To analyze the performance and correctness of an MPI application at the inter-process level, use the Intel® Trace Analyzer and Collector tool (located at <installdir>/itac directory after installation). The Intel Trace Analyzer and Collector attaches to the application through linkage (statically, dynamically, also through LD_PRELOAD or via the Intel Compiler -tcollect and -tcollect-filter options), or by using the itcpin tool. The tools collect information about events at the MPI level between processes and allow analyzing the performance and correctness of the MPI calls, deadlock detection, data layout errors, as well as risky or incorrect MPI constructs. The Intel Trace Analyzer and Collector data is correlated and aggregated across all processes and all nodes that participated in the execution run.
Beyond the inter-process level of MPI parallelism, the processes that make up the applications on a modern cluster often also use fork-join threading through OpenMP and Intel TBB. This is where the VTune Amplifier and the Intel Inspector should respectively be used to analyze the performance and correctness of an MPI application.
At the high level the analysis workflow consists of three steps:
Use the amplxe-cl and inspxe-cl command-line tools to collect data about an application. By default, all processes are analyzed, but it is possible (and sometimes required for VTune Amplifier - there are certain collection technology limitations) to filter the data collection to limit it to a subset of processes. An individual result directory is created for each spawned MPI application process that was analyzed with MPI process rank value captured.
Post-process the result, which is also called finalization or symbol resolution. This is done automatically for each result directory once the collection has finished.

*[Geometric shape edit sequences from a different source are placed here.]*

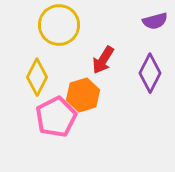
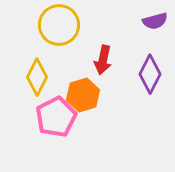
red arrow: rotated 20 degrees counterclockwise
purple diamond: moved 1 px down
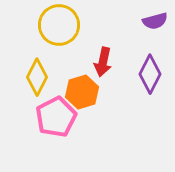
red arrow: moved 2 px down
orange hexagon: moved 1 px left, 3 px up
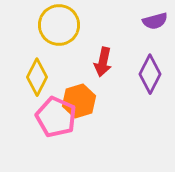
orange hexagon: moved 3 px left, 9 px down
pink pentagon: rotated 21 degrees counterclockwise
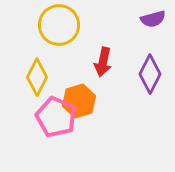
purple semicircle: moved 2 px left, 2 px up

Open the content of each result directory through the GUI standalone viewer to analyze the data for the specific process. The GUI viewers are independent: VTune Amplifier and Intel Inspector have their own user-interfaces.
The file system contents should be the same on all nodes to make sure that the modules referenced in the collected data are available automatically on the host where the collection was initiated. This limitation can be overcome by manual copying of the modules for analysis from the nodes and adjusting the VTune Amplifier / Intel Inspector project search directories to make the modules found.

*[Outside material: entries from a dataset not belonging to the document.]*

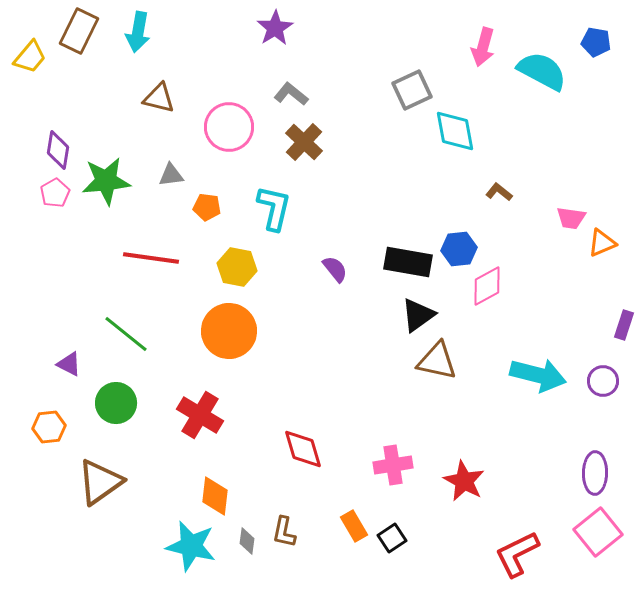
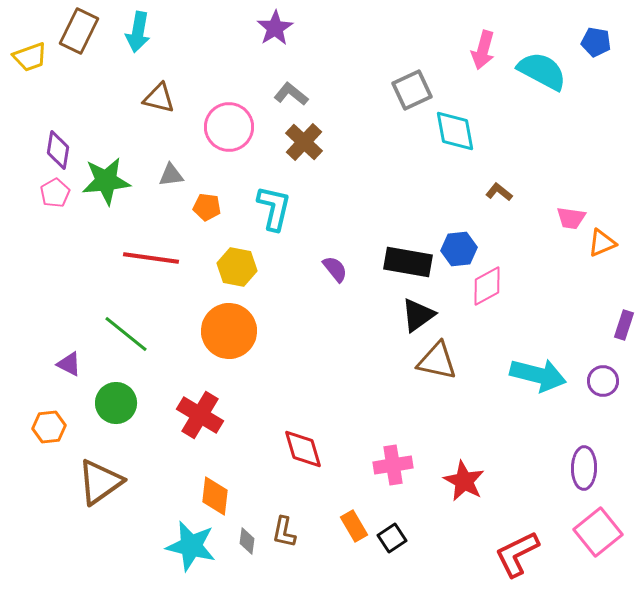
pink arrow at (483, 47): moved 3 px down
yellow trapezoid at (30, 57): rotated 30 degrees clockwise
purple ellipse at (595, 473): moved 11 px left, 5 px up
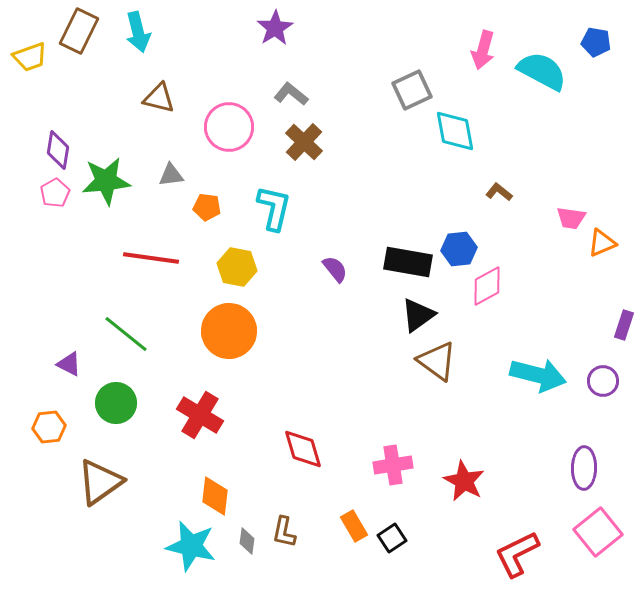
cyan arrow at (138, 32): rotated 24 degrees counterclockwise
brown triangle at (437, 361): rotated 24 degrees clockwise
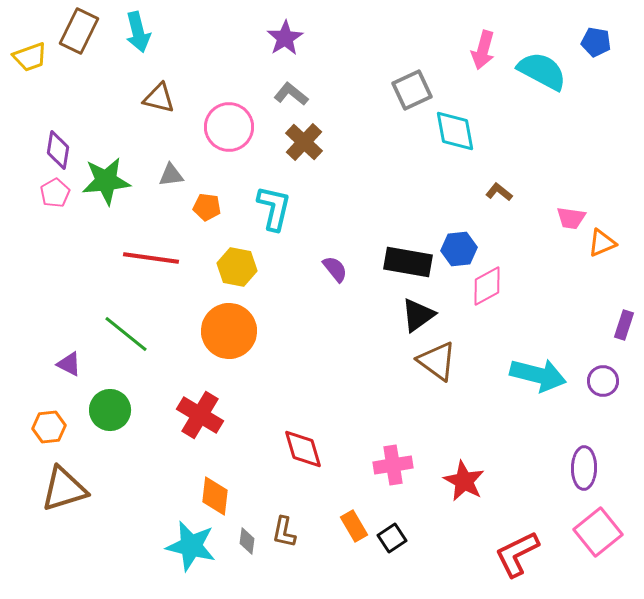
purple star at (275, 28): moved 10 px right, 10 px down
green circle at (116, 403): moved 6 px left, 7 px down
brown triangle at (100, 482): moved 36 px left, 7 px down; rotated 18 degrees clockwise
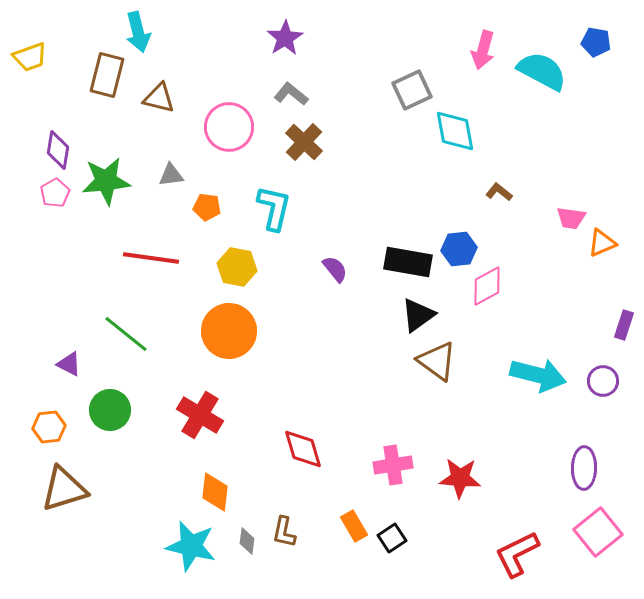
brown rectangle at (79, 31): moved 28 px right, 44 px down; rotated 12 degrees counterclockwise
red star at (464, 481): moved 4 px left, 3 px up; rotated 24 degrees counterclockwise
orange diamond at (215, 496): moved 4 px up
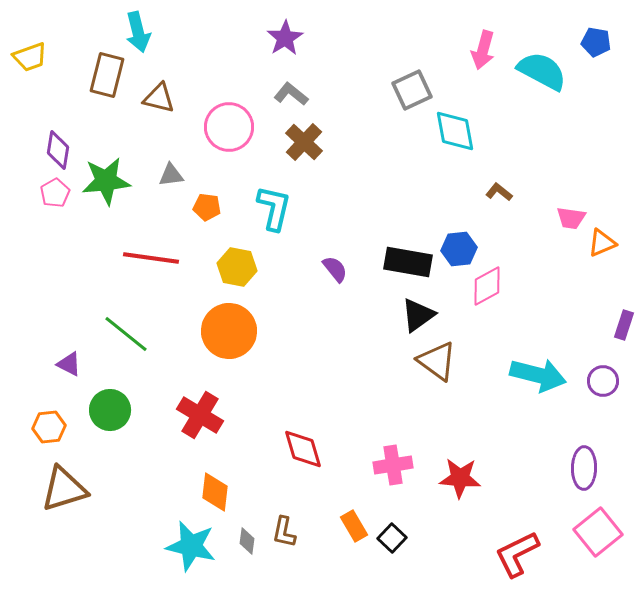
black square at (392, 538): rotated 12 degrees counterclockwise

For VTune Amplifier the CPU model and stepping should be the same on all nodes so that the hardware Event-based sampling operates with the same Performance Monitoring Unit (PMU) type on all nodes.
MPI Analysis Limitations
There are certain limitations in the current MPI profiling support provided by the VTune Amplifier / Intel Inspector:
MPI dynamic processes are not supported by the VTune Amplifier / Intel Inspector. An example of dynamic process API is MPI_Comm_spawn
The data collections that use the hardware event-based sampling collector are limited to only one such collection allowed at a time on a system. When the VTune Amplifier is used to profile an MPI application, it is the responsibility of the user to make sure that only one SEP data collection session is launched on a given host. Common ways to achieve this is using the host syntax and distribute the ranks running under the tool over different hosts.